Quem sou eu para julgar
Quem sou eu para julgar

Pílulas de sabedoria. Fragmentos de discursos, entrevistas, encíclicas e textos publicados por Sua Santidade.
Um papa que não se prende ao discurso litúrgico e que se preocupa com uma ética prática, que vai além dos ritos e das aparências.

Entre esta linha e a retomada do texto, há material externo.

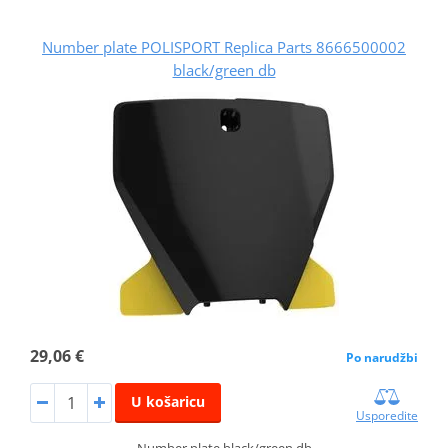
Number plate POLISPORT Replica Parts 8666500002
black/green db
29,06 €
Po narudžbi
U košaricu
Usporedite
Number plate black/green db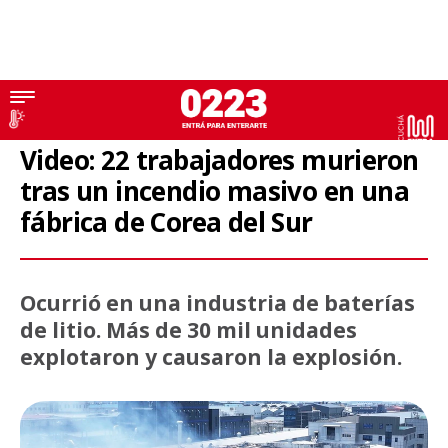
Internacionales
Video: 22 trabajadores murieron
tras un incendio masivo en una
fábrica de Corea del Sur
Ocurrió en una industria de baterías
de litio. Más de 30 mil unidades
explotaron y causaron la explosión.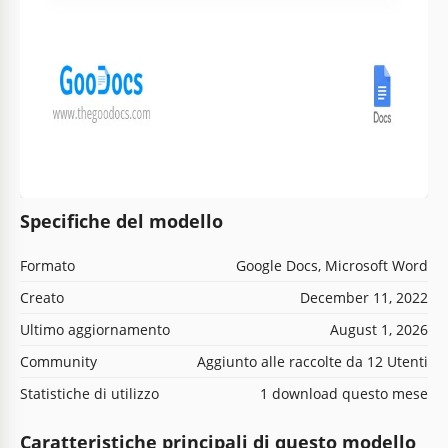
Specifiche del modello
Formato
Google Docs, Microsoft Word
Creato
December 11, 2022
Ultimo aggiornamento
August 1, 2026
Community
Aggiunto alle raccolte da 12 Utenti
Statistiche di utilizzo
1 download questo mese
Caratteristiche principali di questo modello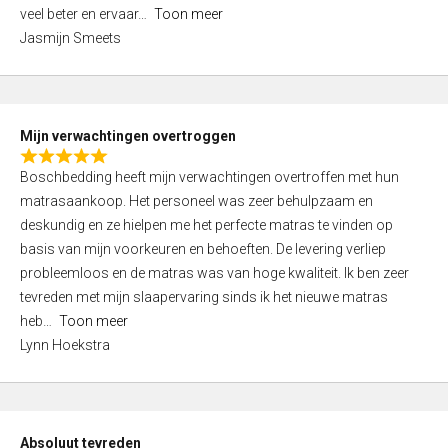
5
o
veel beter en ervaar
Toon meer
,
f
Jasmijn Smeets
0
5
o
u
t
Mijn verwachtingen overtroggen
o
R
f
Boschbedding heeft mijn verwachtingen overtroffen met hun
a
5
matrasaankoop. Het personeel was zeer behulpzaam en
t
deskundig en ze hielpen me het perfecte matras te vinden op
e
basis van mijn voorkeuren en behoeften. De levering verliep
d
probleemloos en de matras was van hoge kwaliteit. Ik ben zeer
5
tevreden met mijn slaapervaring sinds ik het nieuwe matras
,
heb
Toon meer
0
Lynn Hoekstra
o
u
t
o
Absoluut tevreden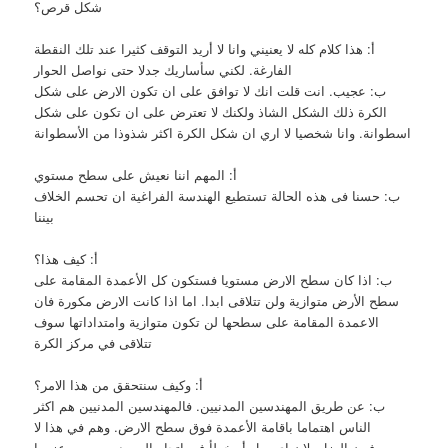
شكل قرص؟
أ: هذا كلام كله لا يعنيني وانا لا أريد التوقف كثيرا عند تلك النقطة
الفارغة. لكني سأساريك جدلا حتى نواصل الحوار
ب: عجيب. انت قلت انك لا توافق على ان تكون الارض على شكل
الكرة ذلك الشكل الشاذ ولكنك لا تعترض على ان تكون على شكل
اسطوانة. وانا شخصيا لا اري ان شكل الكرة اكثر شذوذا من الأسطوانة
أ: المهم اننا نعيش على سطح مستوي
ب: حسنا فى هذه الحالة تستطيع الهندسة الفراغية ان تحسم الخلاف
بيننا
أ: كيف هذا؟
ب: اذا كان سطح الارض مستويا فستكون كل الأعمدة المقامة على
سطح الأرض متوازية ولن تتلاقى ابدا. اما اذا كانت الارض مكورة فان
الاعمدة المقامة على سطحها لن تكون متوازية وامتداداتها سوف
تتلاقى في مركز الكرة
أ: وكيف سنتحقق من هذا الامر؟
ب: عن طريق المهندسين المدنيين. فالمهندسين المدنيين هم اكثر
الناس اهتماما باقامة الأعمدة فوق سطح الارض. وهم في هذا لا
يعرفون الهزل. لان اي ميل أو خطأ فى اتجاه العمود سيسبب عزوما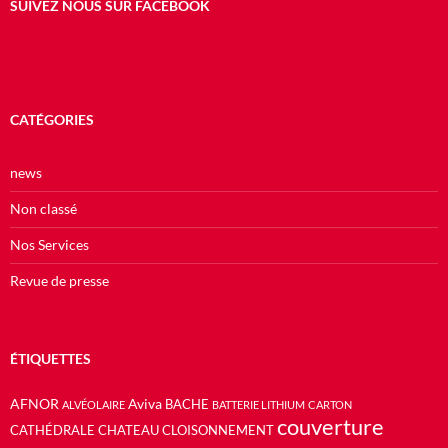
SUIVEZ NOUS SUR FACEBOOK
CATÉGORIES
news
Non classé
Nos Services
Revue de presse
ÉTIQUETTES
AFNOR
Aviva
BACHE
ALVÉOLAIRE
BATTERIE LITHIUM
CARTON
couverture
CATHÉDRALE
CHATEAU
CLOISONNEMENT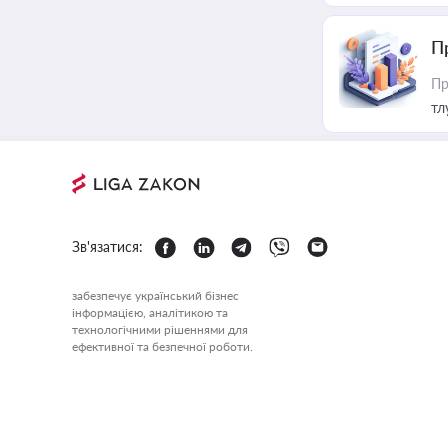
П
Пр
тл
Зв'язатися:
забезпечує український бізнес
інформацією, аналітикою та
технологічними рішеннями для
ефективної та безпечної роботи.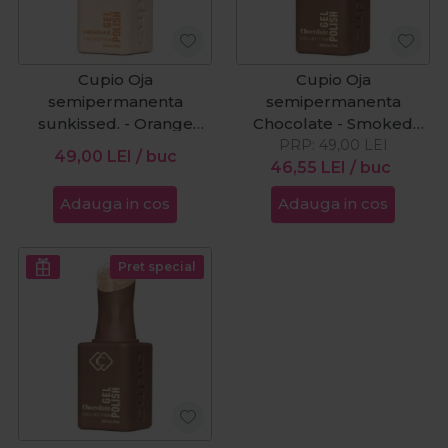
Cupio Oja
Cupio Oja
semipermanenta
semipermanenta
sunkissed. - Orange
Chocolate - Smoked
Wave 15ml
PRP:
Cacao 15ml
49,00
LEI
49,00
LEI
/ buc
46,55
LEI
/ buc
Adauga in cos
Adauga in cos
Pret special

Um líder preocupado com temas contemporâneos: fome, violência, guerras, refugiados, destruição do meio-ambiente natural e, sobretudo, com as condições de vida digna do homem: trabalho, saúde e educação. Naturalmente, Francisco também está atento a temas caros à cristandade: a defesa da família e da vida contra as ameaças de um relativismo individualista, que exalta o efêmero e o hedonismo, o consumo e o descarte e estende isso a crianças e idosos, na figura do aborto e da eutanásia, mas também aos jovens, com a facilitação e enaltecimento das drogas.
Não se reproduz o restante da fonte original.